Moving on. The 'problem' is solved by moving the definition of foo() a few lines above:

def foo(string):
    return string

class A:
    def __init__(self):
        a = foo("baa")

class B(A):
    b = foo("boo")

Now I can do

>>> x = B()
>>> x.b
'boo'

but I can't do

>>> y = A()
>>> y.a
Traceback (most recent call last):
  File "<stdin>", line 1, in <module>
AttributeError: A instance has no attribute 'a'

Further questions:

  • What is that I have not understood about __init__ ?

I don't think this is the same as a forward declaration , hence I hope this question is not a duplicate.

On a side note, I am aiming towards implementing a DSL, but that's mostly an excuse to get myself to learn python.

First, in class B , the function foo() is called before being declared. A does not have this problem because foo() is only called when the class is instantiated--after the function foo is defined.

For your second question, ya will not work because you did not say self.a = foo('stirng') . a = foo('stirng') only creates the variable a in the scope of __ init __ .

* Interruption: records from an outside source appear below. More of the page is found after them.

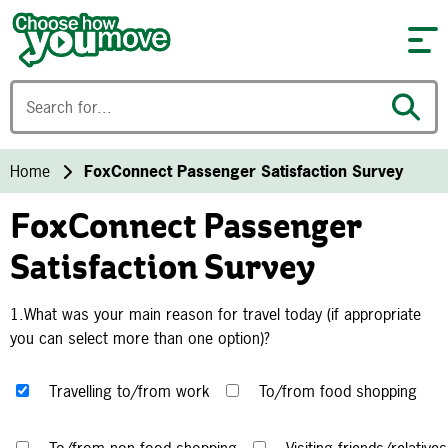
Skip to content
Home
FoxConnect Passenger Satisfaction Survey
FoxConnect Passenger
Satisfaction Survey
1.What was your main reason for travel today (if appropriate
you can select more than one option)?
Travelling to/from work
To/from food shopping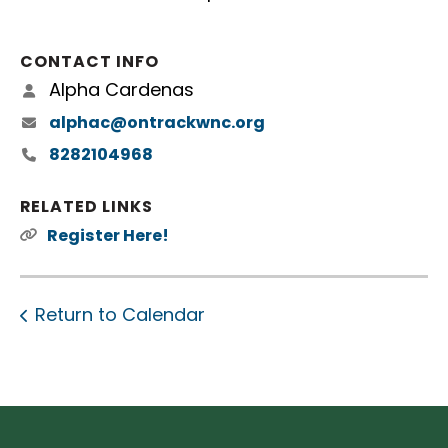
CONTACT INFO
Alpha Cardenas
alphac@ontrackwnc.org
8282104968
RELATED LINKS
Register Here!
Return to Calendar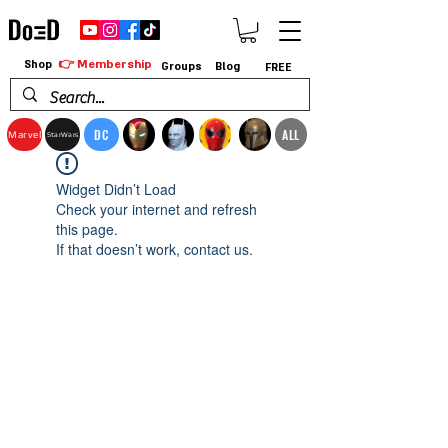
👉 Membership
Shop
Groups
Blog
FREE
DC
ALL
Marvel
StarWars
Widget Didn’t Load
Check your internet and refresh
this page.
If that doesn’t work, contact us.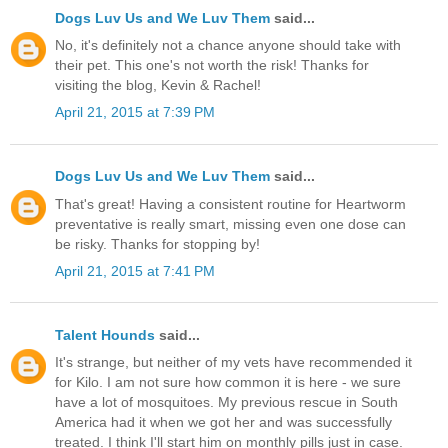
Dogs Luv Us and We Luv Them
said...
No, it's definitely not a chance anyone should take with
their pet. This one's not worth the risk! Thanks for
visiting the blog, Kevin & Rachel!
April 21, 2015 at 7:39 PM
Dogs Luv Us and We Luv Them
said...
That's great! Having a consistent routine for Heartworm
preventative is really smart, missing even one dose can
be risky. Thanks for stopping by!
April 21, 2015 at 7:41 PM
Talent Hounds
said...
It's strange, but neither of my vets have recommended it
for Kilo. I am not sure how common it is here - we sure
have a lot of mosquitoes. My previous rescue in South
America had it when we got her and was successfully
treated. I think I'll start him on monthly pills just in case.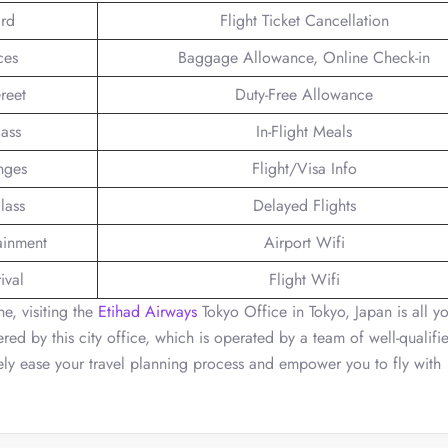
rd
Flight Ticket Cancellation
ces
Baggage Allowance, Online Check-in
reet
Duty-Free Allowance
lass
In-Flight Meals
nges
Flight/Visa Info
lass
Delayed Flights
tainment
Airport Wifi
ival
Flight Wifi
ne, visiting the
Etihad Airways
Tokyo Office in Tokyo, Japan is all y
red by this city office, which is operated by a team of well-qualifi
tely ease your travel planning process and empower you to fly with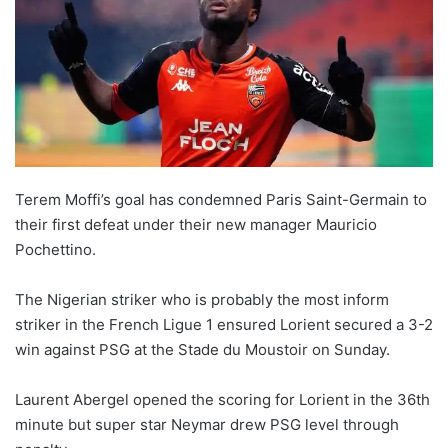
Terem Moffi’s goal has condemned Paris Saint-Germain to
their first defeat under their new manager Mauricio
Pochettino.
The Nigerian striker who is probably the most inform
striker in the French Ligue 1 ensured Lorient secured a 3-2
win against PSG at the Stade du Moustoir on Sunday.
Laurent Abergel opened the scoring for Lorient in the 36th
minute but super star Neymar drew PSG level through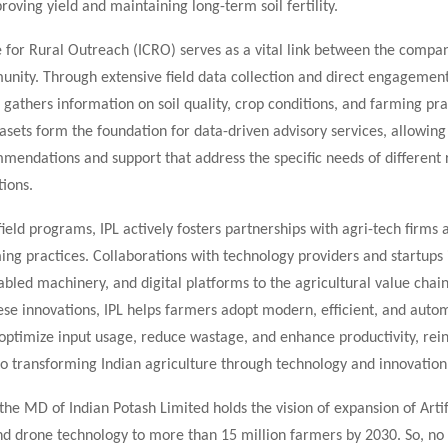
roving yield and maintaining long-term soil fertility.
 for Rural Outreach (ICRO) serves as a vital link between the compa
nity. Through extensive field data collection and direct engagemen
gathers information on soil quality, crop conditions, and farming pra
asets form the foundation for data-driven advisory services, allowing
mendations and support that address the specific needs of different
ions.
 field programs, IPL actively fosters partnerships with agri-tech firm
ing practices. Collaborations with technology providers and startups
abled machinery, and digital platforms to the agricultural value chain
ese innovations, IPL helps farmers adopt modern, efficient, and aut
 optimize input usage, reduce wastage, and enhance productivity, rein
 transforming Indian agriculture through technology and innovation
the MD of Indian Potash Limited holds the vision of expansion of Artif
and drone technology to more than 15 million farmers by 2030. So, no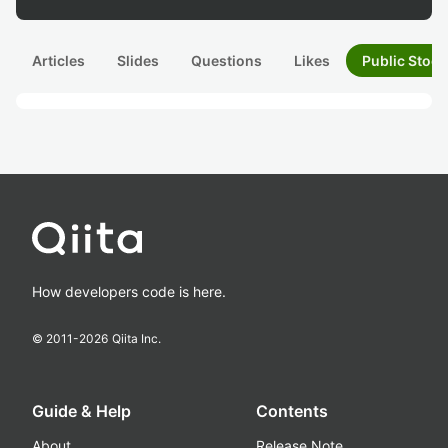
Articles
Slides
Questions
Likes
Public Stock
How developers code is here.
© 2011-
2026
Qiita Inc.
Guide & Help
Contents
About
Release Note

An ideal __ init __ function assigns variables to the instance self .

The thing you haven't understood about __init__ is that it is only called when you instantiate (ie make an instance of) class A . Since nowhere in your code have you actually made an instance of this class, you never call its initialiser and hence never run into the forward declaration.

In general forward declarations aren't a problem in Python, because the reference is only evaluated when you call the necessary function. The problem here is that class definitions are executed at define-time . More, specifically, here's what happens when the Python interpreter meets a class statement:

  • It defines a new namespace (dictionary of local variables) to hold all the code.
  • It executes the code inside the class definition.
  • It puts anything stored into the local namespace into the class __dict__ .
  • It closes the new namespace and adds the new class to the module namespace.

Of course, you don't need to know that to define a class; you just need to remember that anything inside a class definition will be executed when the class is first defined! (This is rarely a problem, because class-level variables aren't that common in the first place, and don't usually need to be set dynamically at define-time.)

This issue also pops up in function definitions: when you do

def foo(x=bar()): pass

then bar will be called once, at the time foo is defined, and never again.


Try running the following code and see if it clarifies things:

class A():
    def __init__(self):
        self.a = foo()

a = A()

def foo():
    pass
class A:
    def __init__(self):
        a = foo("baa")

class B(A):
    b = foo("boo")

a is an instance attribute - each A has its own a variable, and foo("baa") is only evaluated when you create an A object.

b is a class attribute - every B object shares the same copy of b, and foo("boo") is evaluated when the class is defined.

In general, you can make references to functions and classes which do not yet exist so long as they get defined before you evaluate the reference (ie before you actually try calling the function).